§ Records to use:
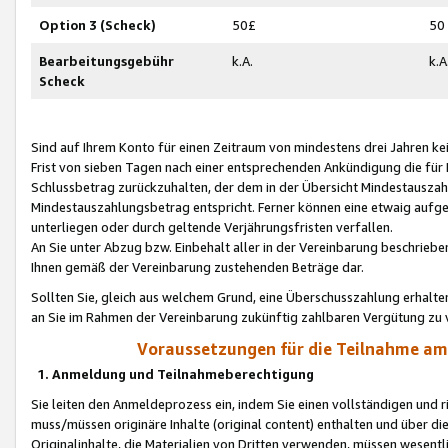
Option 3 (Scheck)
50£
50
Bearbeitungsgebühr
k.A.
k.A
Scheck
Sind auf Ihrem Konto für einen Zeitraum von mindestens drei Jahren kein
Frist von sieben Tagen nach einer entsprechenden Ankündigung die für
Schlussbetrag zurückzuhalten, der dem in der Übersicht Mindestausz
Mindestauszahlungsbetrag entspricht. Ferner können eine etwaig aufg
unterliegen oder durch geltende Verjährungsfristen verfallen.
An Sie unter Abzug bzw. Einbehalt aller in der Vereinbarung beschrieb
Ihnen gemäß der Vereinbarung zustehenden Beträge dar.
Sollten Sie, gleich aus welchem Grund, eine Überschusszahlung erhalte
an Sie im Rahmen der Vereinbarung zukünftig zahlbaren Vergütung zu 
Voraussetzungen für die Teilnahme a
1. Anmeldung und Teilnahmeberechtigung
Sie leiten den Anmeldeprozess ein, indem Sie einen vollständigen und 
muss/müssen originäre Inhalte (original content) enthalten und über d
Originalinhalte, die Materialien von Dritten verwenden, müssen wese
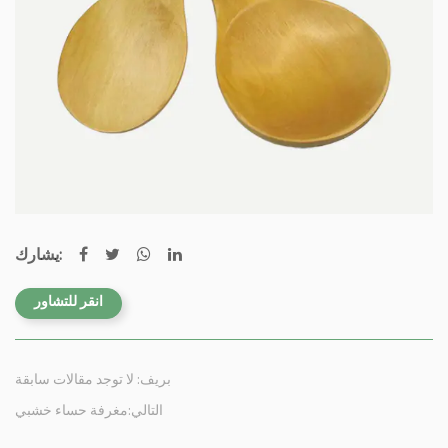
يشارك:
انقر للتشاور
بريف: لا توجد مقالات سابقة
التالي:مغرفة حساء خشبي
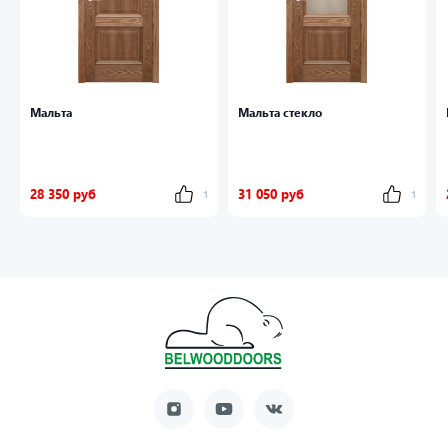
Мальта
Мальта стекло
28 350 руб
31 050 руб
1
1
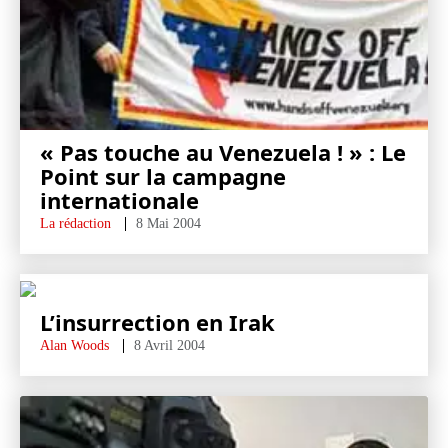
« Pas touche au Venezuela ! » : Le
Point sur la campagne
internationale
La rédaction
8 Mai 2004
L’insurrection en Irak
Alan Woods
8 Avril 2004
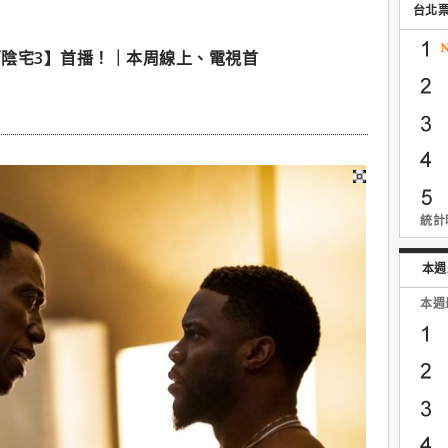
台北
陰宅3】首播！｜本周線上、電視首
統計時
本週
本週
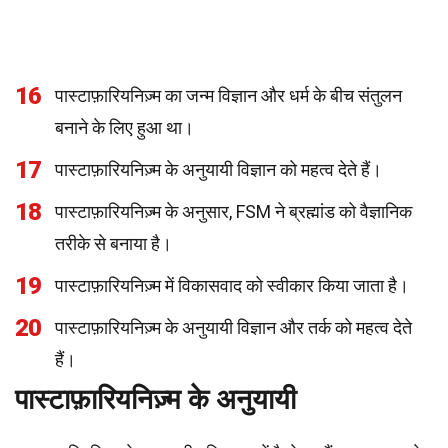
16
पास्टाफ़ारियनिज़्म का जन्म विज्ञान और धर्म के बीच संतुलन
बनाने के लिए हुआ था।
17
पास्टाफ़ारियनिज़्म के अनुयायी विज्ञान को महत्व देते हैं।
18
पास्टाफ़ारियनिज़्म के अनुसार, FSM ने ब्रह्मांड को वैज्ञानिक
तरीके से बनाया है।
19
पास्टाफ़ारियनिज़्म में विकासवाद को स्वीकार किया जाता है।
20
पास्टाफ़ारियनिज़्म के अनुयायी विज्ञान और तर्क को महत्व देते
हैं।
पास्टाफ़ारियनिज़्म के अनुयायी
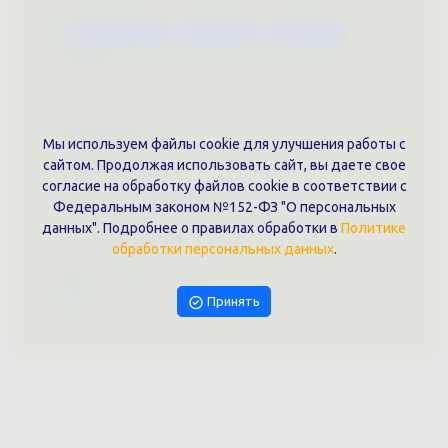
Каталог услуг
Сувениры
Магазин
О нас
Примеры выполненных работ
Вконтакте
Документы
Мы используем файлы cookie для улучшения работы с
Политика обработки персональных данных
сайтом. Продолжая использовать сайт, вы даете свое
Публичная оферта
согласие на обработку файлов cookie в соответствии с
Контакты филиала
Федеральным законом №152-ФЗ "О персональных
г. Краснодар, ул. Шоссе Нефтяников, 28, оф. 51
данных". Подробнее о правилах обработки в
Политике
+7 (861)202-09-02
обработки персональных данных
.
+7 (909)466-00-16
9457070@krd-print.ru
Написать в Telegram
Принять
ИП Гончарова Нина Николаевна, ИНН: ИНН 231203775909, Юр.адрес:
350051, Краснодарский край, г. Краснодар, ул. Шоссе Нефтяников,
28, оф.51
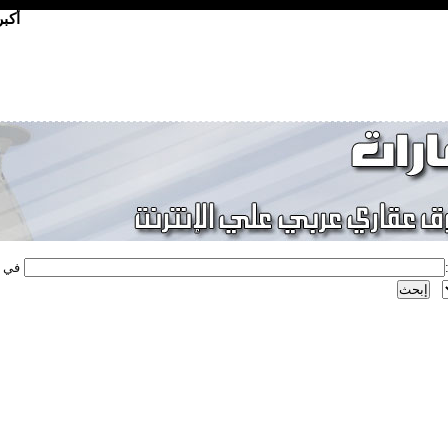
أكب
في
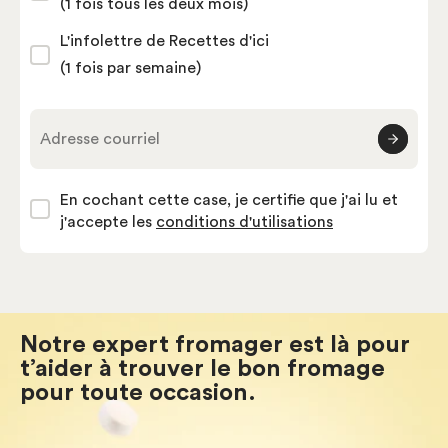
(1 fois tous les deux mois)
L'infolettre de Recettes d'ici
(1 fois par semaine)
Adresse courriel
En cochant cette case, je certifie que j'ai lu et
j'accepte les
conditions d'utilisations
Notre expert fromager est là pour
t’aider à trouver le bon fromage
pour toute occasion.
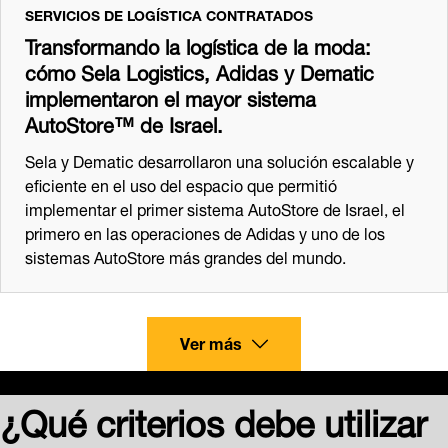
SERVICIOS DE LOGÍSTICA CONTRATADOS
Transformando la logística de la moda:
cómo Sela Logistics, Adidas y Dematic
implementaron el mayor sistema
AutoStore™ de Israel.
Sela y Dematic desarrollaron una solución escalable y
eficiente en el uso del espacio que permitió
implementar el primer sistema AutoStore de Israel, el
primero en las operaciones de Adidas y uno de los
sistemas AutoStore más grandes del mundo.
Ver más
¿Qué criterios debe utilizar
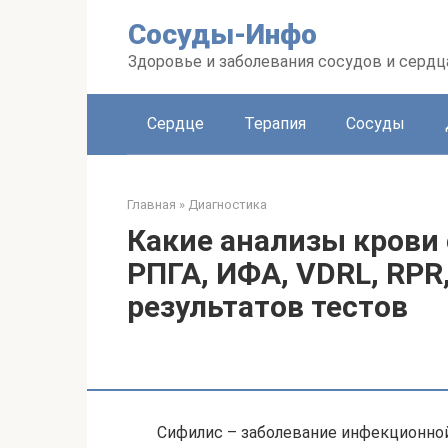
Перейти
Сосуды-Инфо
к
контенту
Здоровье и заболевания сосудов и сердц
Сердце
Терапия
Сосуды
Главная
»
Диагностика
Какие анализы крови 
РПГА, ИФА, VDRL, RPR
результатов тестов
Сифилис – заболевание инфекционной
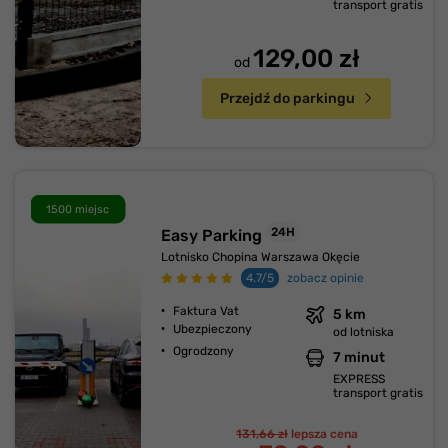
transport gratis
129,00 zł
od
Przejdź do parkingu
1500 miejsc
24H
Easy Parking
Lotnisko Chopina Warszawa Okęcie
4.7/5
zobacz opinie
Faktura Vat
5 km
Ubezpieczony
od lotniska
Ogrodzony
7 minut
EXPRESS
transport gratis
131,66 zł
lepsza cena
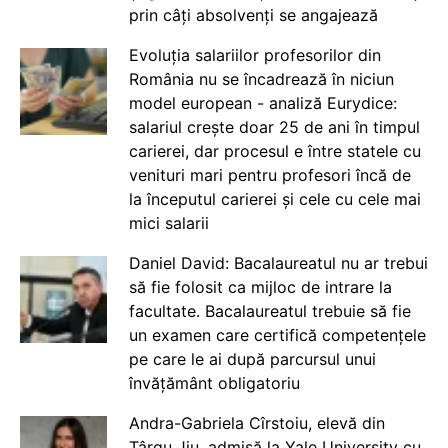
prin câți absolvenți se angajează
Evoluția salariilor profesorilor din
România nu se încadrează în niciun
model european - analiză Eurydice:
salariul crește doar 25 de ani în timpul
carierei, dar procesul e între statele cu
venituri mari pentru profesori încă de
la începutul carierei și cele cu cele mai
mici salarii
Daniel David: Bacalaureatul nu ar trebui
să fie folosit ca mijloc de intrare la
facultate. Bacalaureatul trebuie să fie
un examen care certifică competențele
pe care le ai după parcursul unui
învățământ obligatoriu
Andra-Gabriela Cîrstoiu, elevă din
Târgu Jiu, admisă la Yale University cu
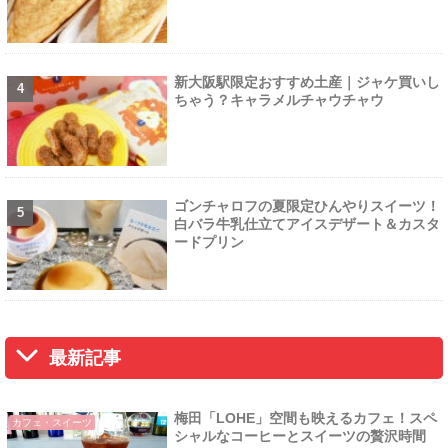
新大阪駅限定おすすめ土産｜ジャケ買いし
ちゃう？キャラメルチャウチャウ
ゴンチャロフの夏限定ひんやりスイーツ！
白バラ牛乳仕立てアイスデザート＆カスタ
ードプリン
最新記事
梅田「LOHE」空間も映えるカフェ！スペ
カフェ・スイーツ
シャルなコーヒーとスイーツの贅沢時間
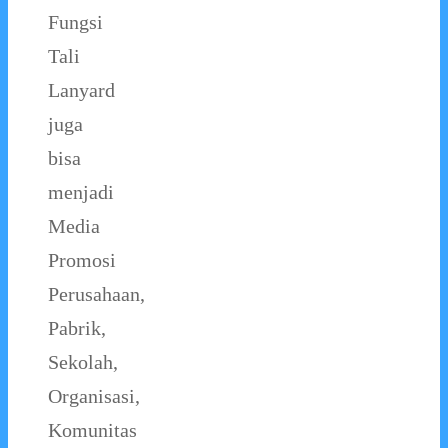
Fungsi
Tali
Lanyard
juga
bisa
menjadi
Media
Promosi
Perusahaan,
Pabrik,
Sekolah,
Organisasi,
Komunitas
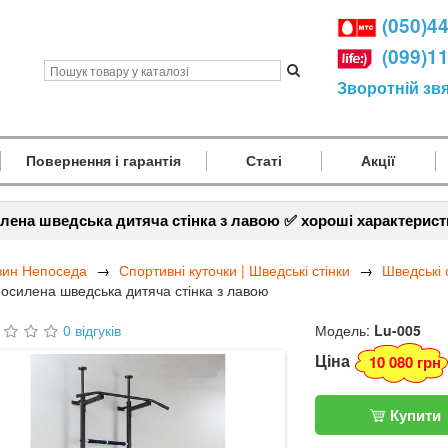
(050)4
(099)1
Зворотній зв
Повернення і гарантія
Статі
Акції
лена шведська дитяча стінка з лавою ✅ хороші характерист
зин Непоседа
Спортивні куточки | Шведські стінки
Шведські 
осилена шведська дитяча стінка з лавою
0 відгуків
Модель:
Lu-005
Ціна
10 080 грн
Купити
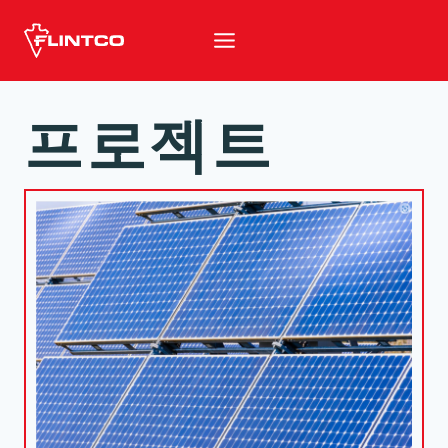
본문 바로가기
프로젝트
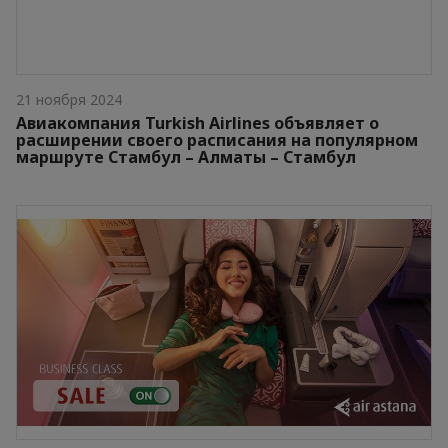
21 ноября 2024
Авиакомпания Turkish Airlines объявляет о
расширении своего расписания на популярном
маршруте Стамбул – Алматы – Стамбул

§ Work item:
Each line of the material that contains the string "Краснодар" has to be copied out.

§ Your solution:
г. Краснодар, ул. Шоссе Нефтяников, 28, оф. 51
350051, Краснодарский край, г. Краснодар, ул. Шоссе Нефтяников,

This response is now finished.